[ Multi Node Distributed Face Analysis] Masked Face Recognition Challenge Iccv@2021
Masked Face Recognition (MFR) Challenge & Workshop, ICCV2021
We entered the MFR@ICCV2021 challenge and achieved 2nd place for the Main task of WebFace260M track.
Ref.: Masked Face Recognition Challenge: The WebFace260M Track Report, ICCV, 2021
Task Definition
Given the training dataset, i.e., WebFace260M, one’s algorithm has to learn a good representation of face images wearing a mask as well as non-masked. An uploaded model is evaluated on the test set consisting of more than 3.3 billion pairs of a combination of masked and non-masked face images. The evaluation metric is TPR@FPR1e-5.
Apporoach
Large-Scale Multi-node/Multi-gpu Distributed Training
The WebFace260M dataset is composed of more than 2 million classes, and 0.26 billion face images. To train on this dataset, it is infeasible to train with a plain cross-entropy loss, due to its huge amount of classes. To address this, we employed Model-Parallelism for the classification head, and Data Parallelism for the feature-extraction network, respectively. The former is dedicated to reducing the highest peak GPU memory consumption, and the latter is for fast convergence during training (See below).
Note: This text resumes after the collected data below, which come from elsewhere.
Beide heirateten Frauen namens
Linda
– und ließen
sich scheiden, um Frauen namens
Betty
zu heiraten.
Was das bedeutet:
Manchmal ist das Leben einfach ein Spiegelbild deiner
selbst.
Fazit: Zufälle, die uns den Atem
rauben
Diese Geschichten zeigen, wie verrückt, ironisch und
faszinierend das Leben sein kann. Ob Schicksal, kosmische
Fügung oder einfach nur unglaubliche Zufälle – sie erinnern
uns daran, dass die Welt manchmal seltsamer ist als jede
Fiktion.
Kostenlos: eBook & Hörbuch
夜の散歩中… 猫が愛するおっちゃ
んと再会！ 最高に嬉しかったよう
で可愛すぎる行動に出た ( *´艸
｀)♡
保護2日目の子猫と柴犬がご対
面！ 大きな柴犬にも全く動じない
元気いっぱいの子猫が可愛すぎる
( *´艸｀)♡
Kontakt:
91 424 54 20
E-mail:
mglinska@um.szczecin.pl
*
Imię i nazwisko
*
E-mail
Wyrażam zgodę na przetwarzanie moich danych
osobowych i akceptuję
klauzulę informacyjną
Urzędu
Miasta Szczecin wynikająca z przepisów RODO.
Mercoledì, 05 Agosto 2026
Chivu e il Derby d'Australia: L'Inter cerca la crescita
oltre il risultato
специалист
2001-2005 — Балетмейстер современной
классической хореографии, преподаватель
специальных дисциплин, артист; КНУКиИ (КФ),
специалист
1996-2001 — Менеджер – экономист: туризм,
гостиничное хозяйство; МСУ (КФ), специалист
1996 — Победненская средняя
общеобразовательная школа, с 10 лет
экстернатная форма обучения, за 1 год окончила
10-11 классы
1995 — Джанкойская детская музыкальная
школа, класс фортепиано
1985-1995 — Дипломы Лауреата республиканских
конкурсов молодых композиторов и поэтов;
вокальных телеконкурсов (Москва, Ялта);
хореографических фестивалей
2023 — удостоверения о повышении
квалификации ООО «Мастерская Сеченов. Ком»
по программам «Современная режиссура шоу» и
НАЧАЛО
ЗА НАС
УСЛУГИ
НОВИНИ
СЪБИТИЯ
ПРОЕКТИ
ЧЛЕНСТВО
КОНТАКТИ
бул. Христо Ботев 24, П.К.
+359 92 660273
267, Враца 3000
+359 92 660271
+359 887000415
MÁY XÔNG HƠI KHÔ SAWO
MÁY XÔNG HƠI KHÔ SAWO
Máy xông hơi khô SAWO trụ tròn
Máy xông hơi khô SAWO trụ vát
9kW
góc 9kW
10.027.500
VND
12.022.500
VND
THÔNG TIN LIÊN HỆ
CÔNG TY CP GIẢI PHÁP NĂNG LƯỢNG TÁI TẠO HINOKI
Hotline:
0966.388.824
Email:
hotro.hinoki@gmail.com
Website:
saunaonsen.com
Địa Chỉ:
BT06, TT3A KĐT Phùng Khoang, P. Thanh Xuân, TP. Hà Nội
For further speed-up and the highest peak memory reduction during training, the micro-batching, checkpointing, automatic mixed precision, and ZeRO optimizer, etc. were utilized, if necessary.
Feature Distillation
To improve face recognition performance, we adopted the feature distillation method. Specifically, we first trained a teacher network (our ResNet1200 network) in advance. and conduct to train our student network with a convex combination of the supervised cross entropy loss and unsupervised teacher distillation loss. Performances of “Scratch” (denoted as red) and “Distill” (denoted as blue) are shown below.
Results
Finally, we achieved 2nd place for the Main task of the WebFace260M track.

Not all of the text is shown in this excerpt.